_How to complete this task_
Wherever the word "sich" appears in a line of the records, copy that line.

Extracted page text data

___

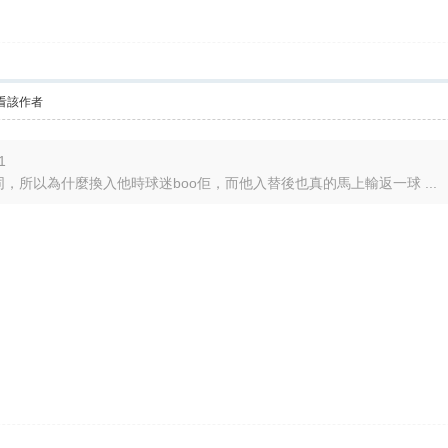
看該作者
1
同，所以為什麼換入他時球迷boo佢，而他入替後也真的馬上輸返一球 ...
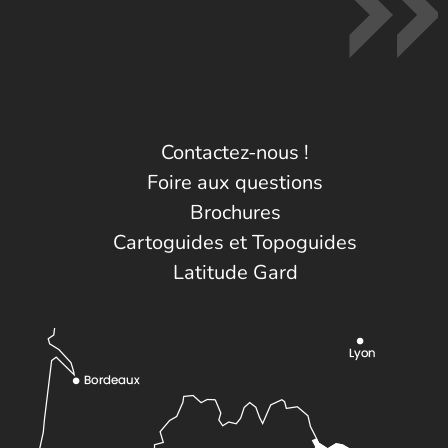
Contactez-nous !
Foire aux questions
Brochures
Cartoguides et Topoguides
Latitude Gard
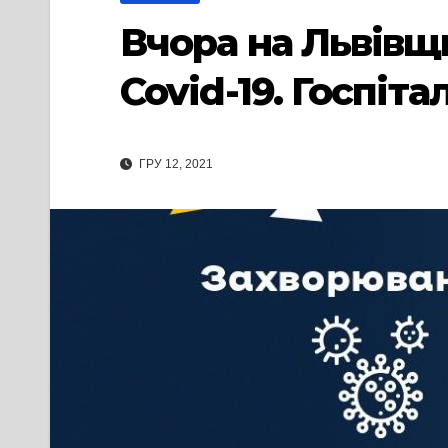
Вчора на Львівщ
Covid-19. Госпіта
ГРУ 12, 2021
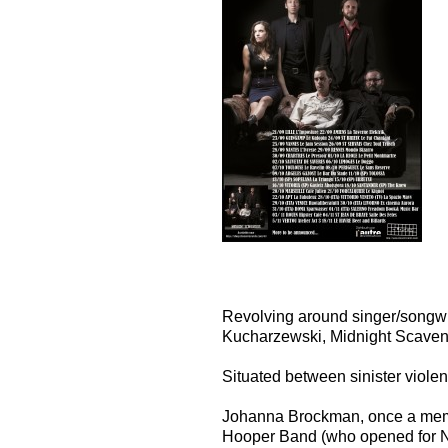
Revolving around singer/songwr
Kucharzewski, Midnight Scaven
Situated between sinister viole
Johanna Brockman, once a memb
Hooper Band (who opened for N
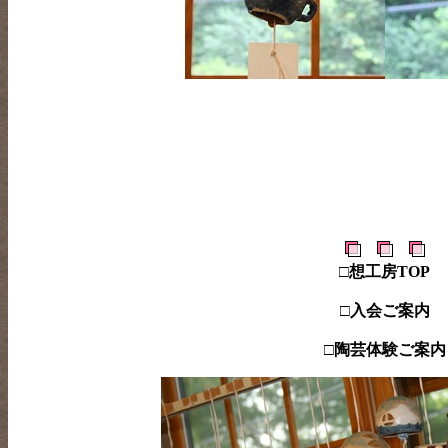
□
想工房TOP
□
入会ご案内
□
陶芸体験ご案内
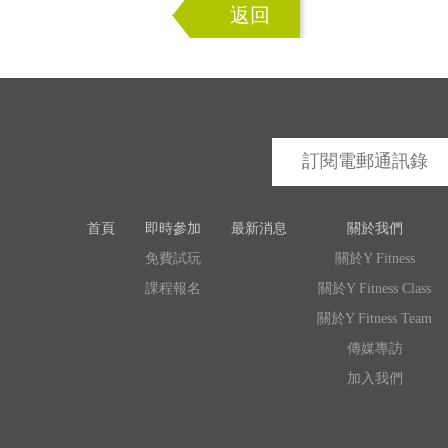
返回
首頁
即時參加
最新消息
關於我們
免費試玩
關於Y Fitness
課程報名
關於Y Fitness Class
關於Y Fitness Team
傳媒專訪
加入我們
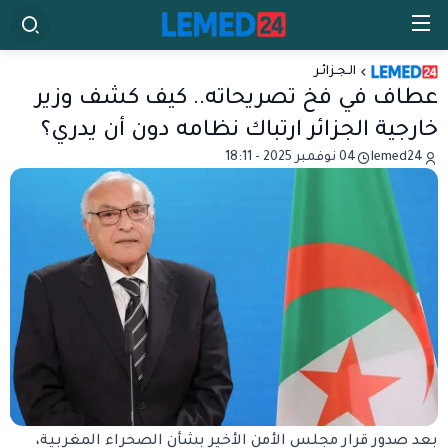
الـجـزائـر
عطاف في فخ تصريحاته.. كيف كشف وزير
خارجية الجزائر ارتباك نظامه دون أن يدري؟
lemed24
04 نوفمبر 2025 - 18:11
بعد صدور قرار مجلس الأمن الأخير بشأن الصحراء المغربية،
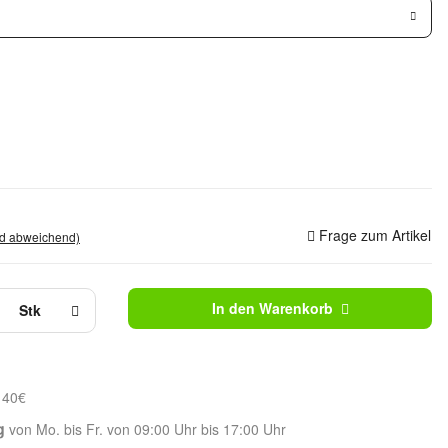
Frage zum Artikel
nd abweichend)
In den Warenkorb
Stk
 40€
g
von Mo. bis Fr. von 09:00 Uhr bis 17:00 Uhr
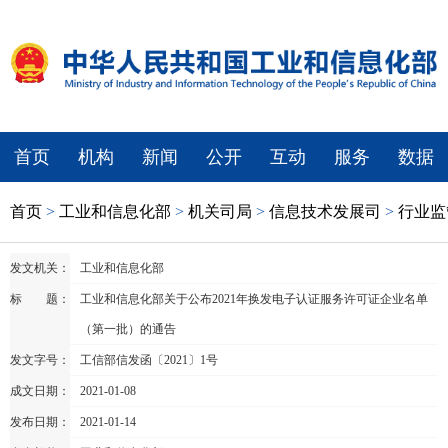
首页
机构
新闻
公开
互动
服务
数据
首页
>
工业和信息化部
>
机关司局
>
信息技术发展司
>
行业监
发文机关：
工业和信息化部
标 题：
工业和信息化部关于公布2021年换发电子认证服务许可证企业名单
（第一批）的通告
发文字号：
工信部信发函〔2021〕1号
成文日期：
2021-01-08
发布日期：
2021-01-14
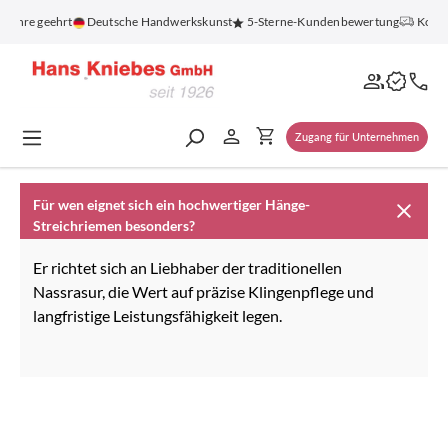
alt springen
 Jahre geehrt
Deutsche Handwerkskunst
5-Sterne-Kundenbewertung
Kosten
Zugang für Unternehmen
Für wen eignet sich ein hochwertiger Hänge-
Streichriemen besonders?
Er richtet sich an Liebhaber der traditionellen
Nassrasur, die Wert auf präzise Klingenpflege und
langfristige Leistungsfähigkeit legen.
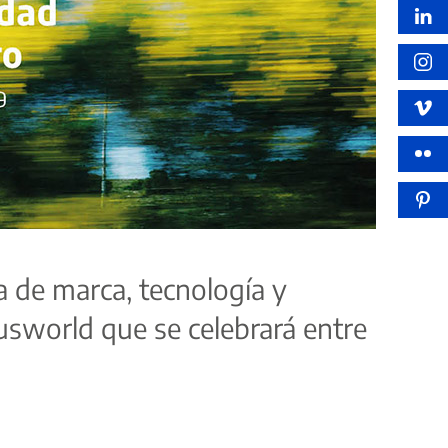
ia de marca, tecnología y
usworld que se celebrará entre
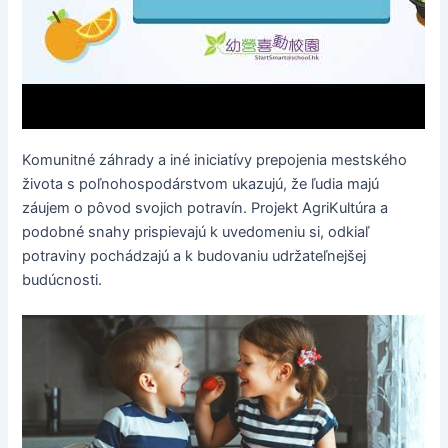
Komunitné záhrady a iné iniciatívy prepojenia mestského
života s poľnohospodárstvom ukazujú, že ľudia majú
záujem o pôvod svojich potravín. Projekt AgriKultúra a
podobné snahy prispievajú k uvedomeniu si, odkiaľ
potraviny pochádzajú a k budovaniu udržateľnejšej
budúcnosti.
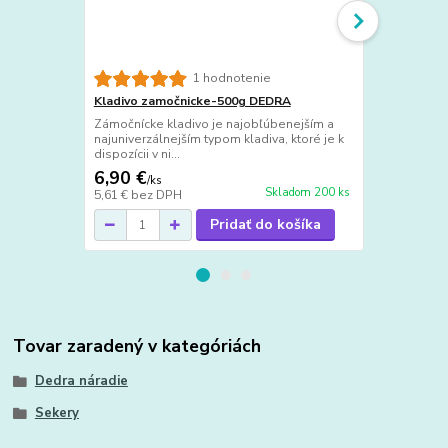
Záhradná pí
1 hodnotenie
Záhradná pí
Kladivo zamočnicke-500g DEDRA
na rezanie k
Zámočnícke kladivo je najobľúbenejším a
materiálov n
najuniverzálnejším typom kladiva, ktoré je k
dispozícii v ni...
6,90 €
4,95 €
/
ks
/
ks
Skladom 200 ks
5,61 €
bez DPH
4,02 €
bez D
Pridať do košíka
Tovar zaradený v kategóriách
Dedra náradie
Sekery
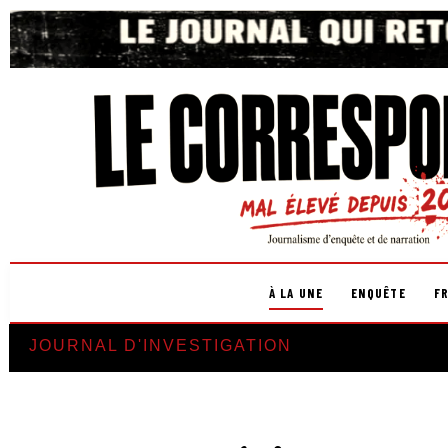
À LA UNE
ENQUÊTE
F
JOURNAL D'INVESTIGATION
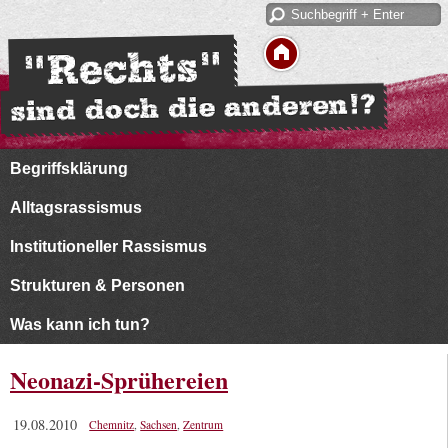
Begriffsklärung
Alltagsrassismus
Institutioneller Rassismus
Strukturen & Personen
Was kann ich tun?
Neonazi-Sprühereien
19.08.2010
Chemnitz
,
Sachsen
,
Zentrum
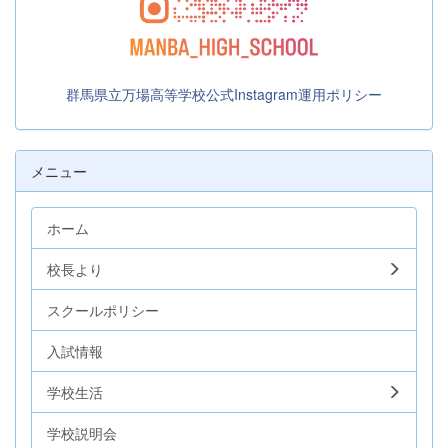
群馬県立万場高等学校公式Instagram運用ポリシー
メニュー
ホーム
校長より
スクールポリシー
入試情報
学校生活
学校説明会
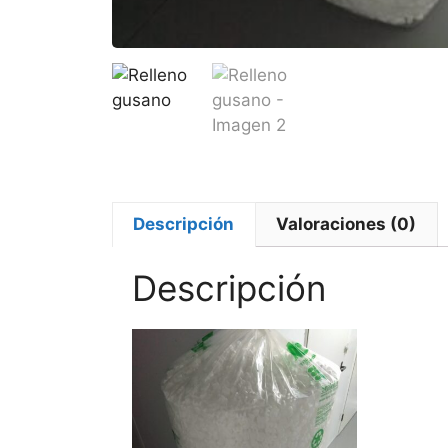
Descripción
Valoraciones (0)
Descripción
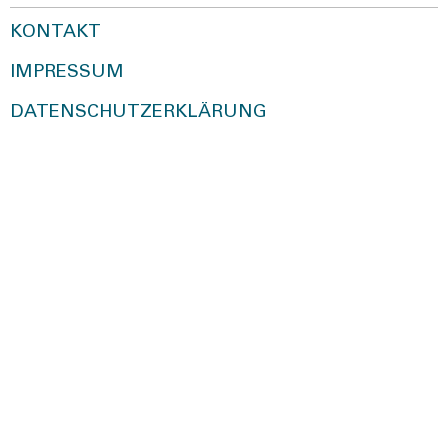
KONTAKT
IMPRESSUM
DATENSCHUTZERKLÄRUNG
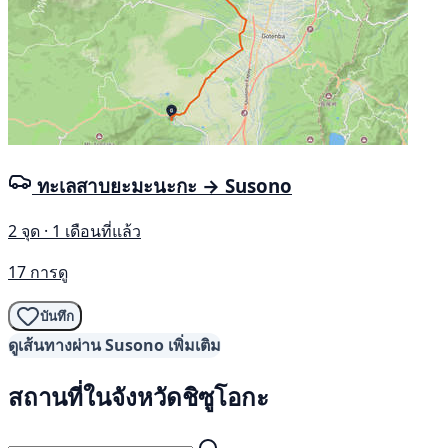
ทะเลสาบยะมะนะกะ → Susono
2 จุด · 1 เดือนที่แล้ว
17 การดู
บันทึก
ดูเส้นทางผ่าน Susono เพิ่มเติม
สถานที่ในจังหวัดชิซูโอกะ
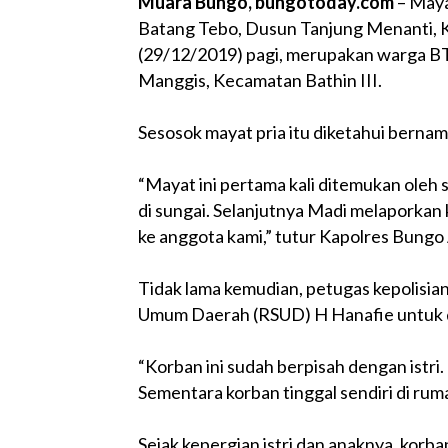
Muara Bungo, bungotoday.com
– Maya
Batang Tebo, Dusun Tanjung Menanti, 
(29/12/2019) pagi, merupakan warga B
Manggis, Kecamatan Bathin III.
Sesosok mayat pria itu diketahui bernam
“Mayat ini pertama kali ditemukan ol
di sungai. Selanjutnya Madi melaporkan 
ke anggota kami,” tutur Kapolres Bungo
Tidak lama kemudian, petugas kepolisia
Umum Daerah (RSUD) H Hanafie untuk d
“Korban ini sudah berpisah dengan istri.
Sementara korban tinggal sendiri di ru
Sejak kepergian istri dan anaknya, korba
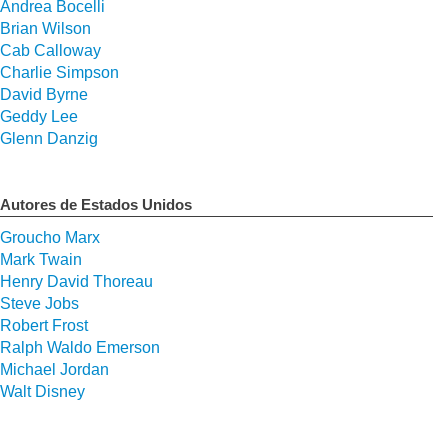
Andrea Bocelli
Brian Wilson
Cab Calloway
Charlie Simpson
David Byrne
Geddy Lee
Glenn Danzig
Autores de Estados Unidos
Groucho Marx
Mark Twain
Henry David Thoreau
Steve Jobs
Robert Frost
Ralph Waldo Emerson
Michael Jordan
Walt Disney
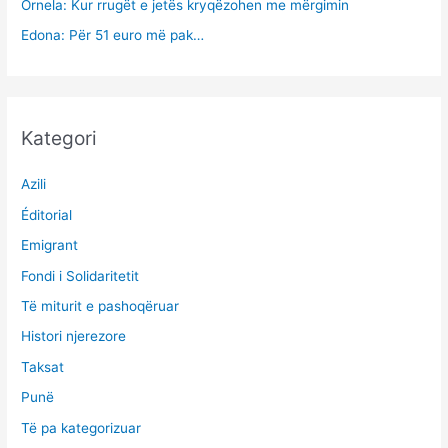
Ornela: Kur rrugët e jetës kryqëzohen me mërgimin
Edona: Për 51 euro më pak…
Kategori
Azili
Éditorial
Emigrant
Fondi i Solidaritetit
Të miturit e pashoqëruar
Histori njerezore
Taksat
Punë
Të pa kategorizuar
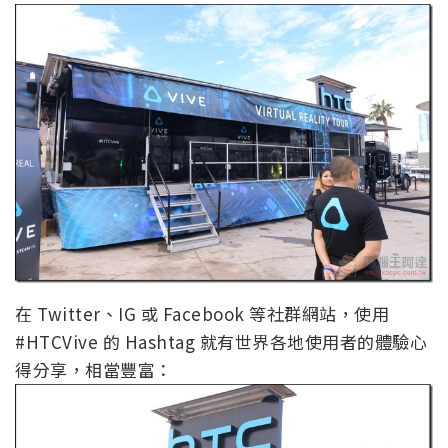
在 Twitter、IG 或 Facebook 等社群網站，使用
#HTCVive 的 Hashtag 就有世界各地使用者的體驗心
得分享，相當豐富：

___

_Exercise solution_
Für wen eignet sich ein hochwertiger Hänge-
Er richtet sich an Liebhaber der traditionellen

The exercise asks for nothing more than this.